Astrocyte Ca2+ signaling in the mossy fiber pathway is gated by glutamate clearance
Hippocampal astrocytes express high levels of GLT-1 and lower levels of GLAST glutamate transporters (Regan et al., 2007; Rothstein et al., 1996). In order to explore roles for glutamate clearance we applied the specific GLT-1/GLAST blocker TFB-TBOA (Huang et al., 2004) (300 nM) and found that it significantly increased EFS-evoked Ca2+ signals and duration in astrocyte branches (Figure 9A). These data provide further evidence that EFS-evoked astrocyte Ca2+ signals are mediated by glutamate (Figure 8) acting via mGluR2/3 receptors in astrocyte branches that appear not to be saturated. To further explore astrocyte engagement in the mossy fiber circuit, and its relation to glutamate uptake (Huang et al., 2004), we applied TBOA and monitored spontaneous Ca2+ signals in astrocyte branches, as well as astrocyte cell-surface glutamate signals with iGluSnFR (Figure 9). To our surprise, in the case of Ca2+ signals, we found that TBOA significantly increased their duration and frequency (Figure 9B, D-F). TBOA also significantly increased the baseline iGluSnFR fluorescence of astrocytes, implying increased glutamate in the neuropil (Figure 9C, G), and it caused the appearance of brief pulsatile glutamate transients that could be easily observed with iGluSnFR (Figure 9C, 9G-I). Given that glutamate release does not contribute to spontaneous astrocyte Ca2+ or iGluSnFR signals (Figs. 3 & 5), these data in the presence of TBOA provide compelling evidence that astrocyte engagement within the mossy fiber pathway is tightly gated by glutamate transporters.
We next used electron microscopy to explore proximity between astrocyte branches and mossy fiber synapses. We compared proximity between astrocytes and post-synaptic densities in the s.l. and at classical synaptic spines in the s.r. We observed that the relationship between postsynaptic densities and astrocyte branches was different for these two regions of the hippocampus.
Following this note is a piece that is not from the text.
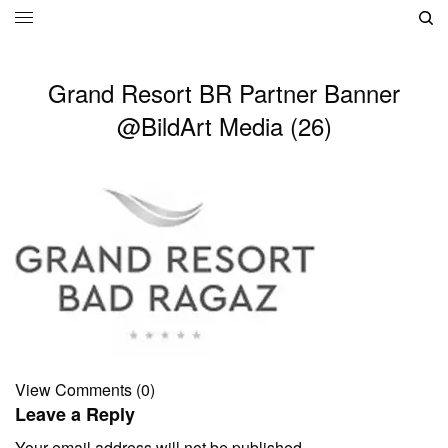
Grand Resort BR Partner Banner
@BildArt Media (26)
View Comments (0)
Leave a Reply
Your email address will not be published.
For the s.l. region, astrocyte branchlets surrounded the body of the large mossy fiber terminals and were peripherally located in relation to those for s.r. synapses (Figure 8J,K). We found that the shortest distance between a PSD and the nearest branchlet was twice as long for the s.l. as compared to the s.r. (Figure 9L; n = 10, p < 0.05). In the simplest interpretation that is also supported by our physiological measurements (Figures. 2-9), astrocyte branchlets are located peripherally at mossy fiber synapses (Figure 9K,L) and are perhaps too distanced to detect transmitter release resulting from single stimuli. Our electron microscopy recalls past work (Rollenhagen and Lübke, 2006; Rollenhagen et al., 2007; Wilke et al., 2013).
Discussion
We explored when and how astrocytes display Ca2+ signaling using novel optical and genetic tools in a mature model circuit with well defined anatomy. We made several observations that may be portentous of circuits in general and that contribute to our understanding of astrocyte signaling in the mossy fiber pathway.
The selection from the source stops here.